NASA Ames Research Center is a federal facility: controlled drugs and weapons are prohibited. The consequences of getting caught with a prohibited item will be much nastier than what you would experience in your own communities. [...]

The main reason that I'd been interested in going is that Anousheh Ansari was speaking there. I have a huge amount of respect for her: she emigrated to the US from Iran when she was a teenager and spoke no English; she co-founded a telecom company in 1993, and they sold the company in 2000 for $550 million. Ansari and her brother-in-law proceeded to donate millions of dollars to the X Prize, which was renamed in their honor. And then Ansari went on to become the first female space tourist, and the first person of Iranian descent to travel into space.

Unfortunately, she's not an especially compelling public speaker, and it was not a great venue for public speaking. Echoey acoustics, some minor technical problems, a very large space, and an audience that spent most of her talk talking with each other. Still, there was a nice video of her space trip, with some great moments. And I still get misty-eyed watching spaceship launches, even though I'm no longer as eager as I once was to actually go to space personally.

The science stations mostly weren't well-labeled, and the promised demos appeared to be mostly videos. There was one live demo in which we couldn't hear the presenter even when we were standing three feet away from him; his voice and the small speakers they'd set up were drowned out by the music. We looked at a bacterial-mats project for a little while, and a project to squeeze electricity out of a stone (actually for detecting such squeezes, which may help predict earthquakes), and Twig played with a headband that, if I understood right, projected an infrared beam into your brain to detect bloodflow in the frontal (?) lobes and thereby let you control a computer display using only your brain. Sort of.

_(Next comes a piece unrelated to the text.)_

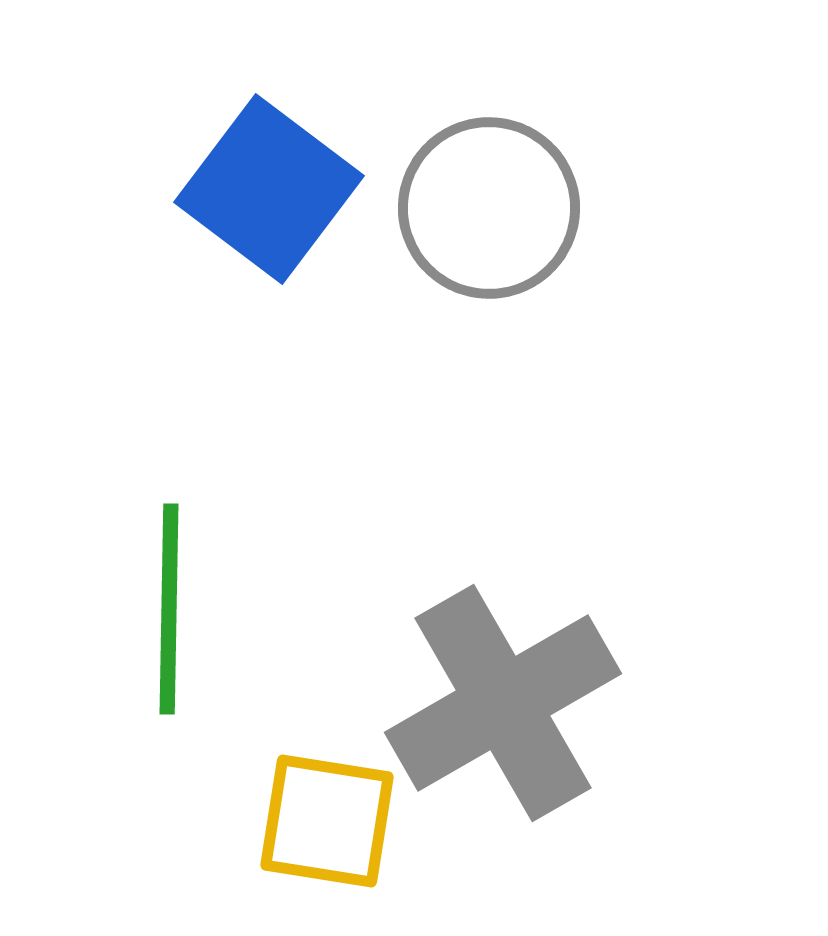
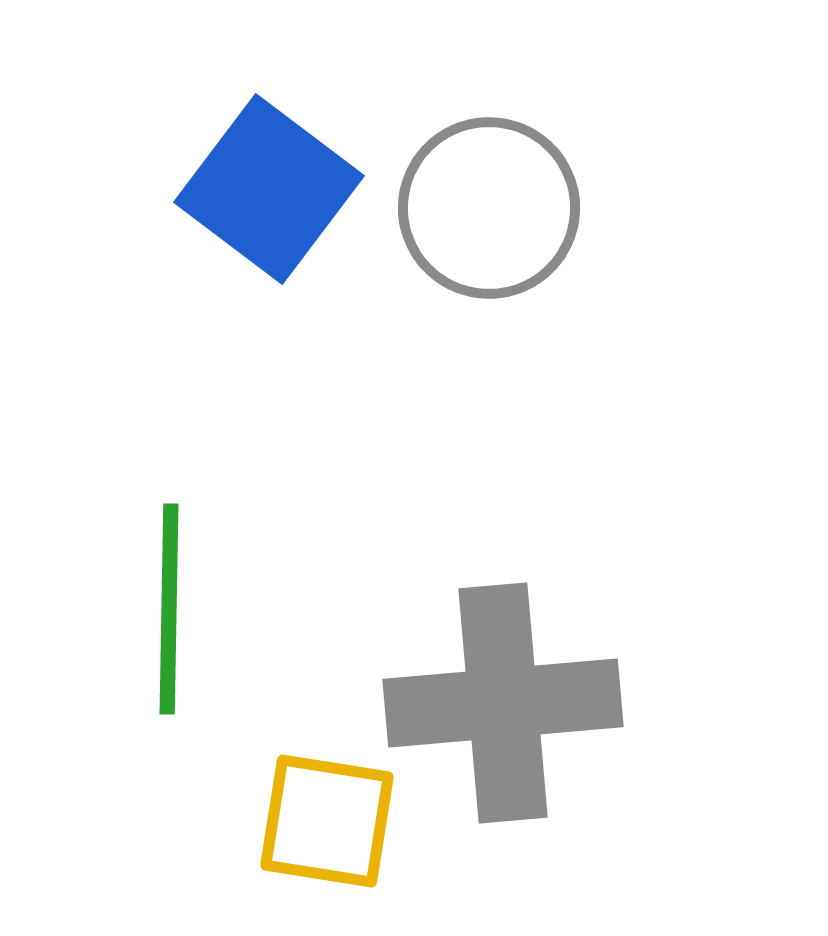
gray cross: rotated 25 degrees clockwise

We also watched the Burners biking around with pretty colored lights, and the big balloon with an 80-or-so-foot-long string covered with bright little lights, and we stood in line to see Saturn (looking tiny and cartoonish) in a huge portable telescope. I took a bunch of photos of various things and people (there were a lot of people in fun outfits), but haven't had time to sort and post those yet.

When we left, after a couple of hours, the line for tickets was even longer than it had been when we arrived. The party was scheduled to last 'til 6:30 this morning; looked like people were prepared to enjoy it, though many of them were dressed a little too scantily for the temperatures. But presumably if they danced, that kept 'em warm--almost nobody was dancing during the time we were there.

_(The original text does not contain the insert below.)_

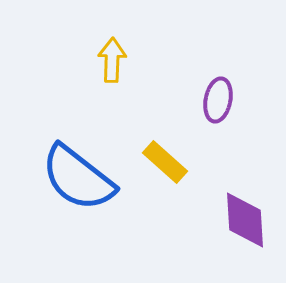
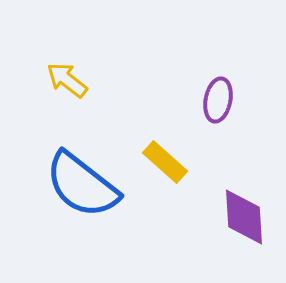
yellow arrow: moved 45 px left, 20 px down; rotated 54 degrees counterclockwise
blue semicircle: moved 4 px right, 7 px down
purple diamond: moved 1 px left, 3 px up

Anyway, the party overall was kind of neat, and I'm glad we went, but I'm also glad we didn't pay $30 a ticket.

Afterward, we went home and watched The Glass Menagerie, which I've had out from Netflix for two or three months now. But I won't review that in this entry.

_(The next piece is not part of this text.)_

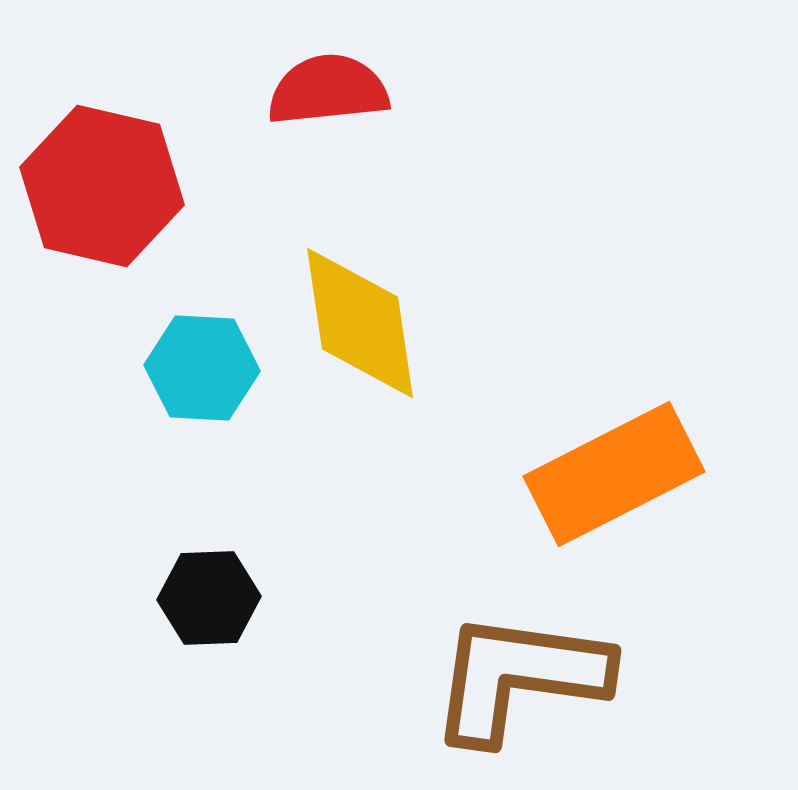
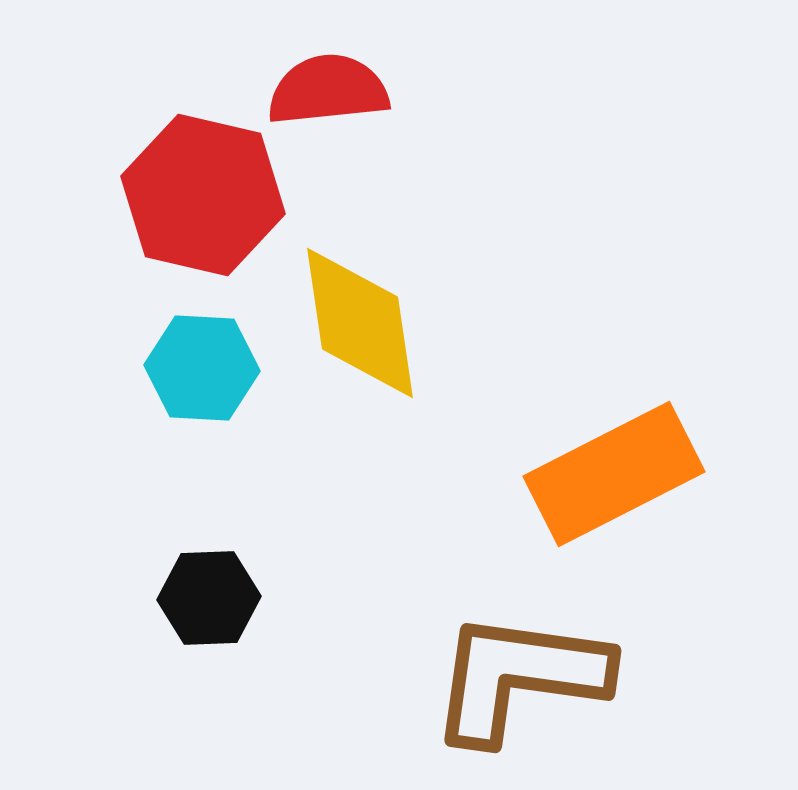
red hexagon: moved 101 px right, 9 px down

I have a Gagarin poster on my wall, and it portrays him with his helmet as the entire earth. I'm not certain whether that's really comfortable.

I cited the anniversary in this week's newspaper column.

By the way, my husband just submitted a story to "Strange Horizons" partly because I told him about it because I read your journal because Zed Lopez links/linked to you. Hope the slushpile doesn't stink too much!

:) re Earth as helmet. Yeah, that does sound uncomfortable.

I took the liberty of correcting your URL and turning it into a link. I like your comment (in the column) that "The past isn't just a closed book — it's a water-stained book with missing pages."

Thanks for spreading the word about SH!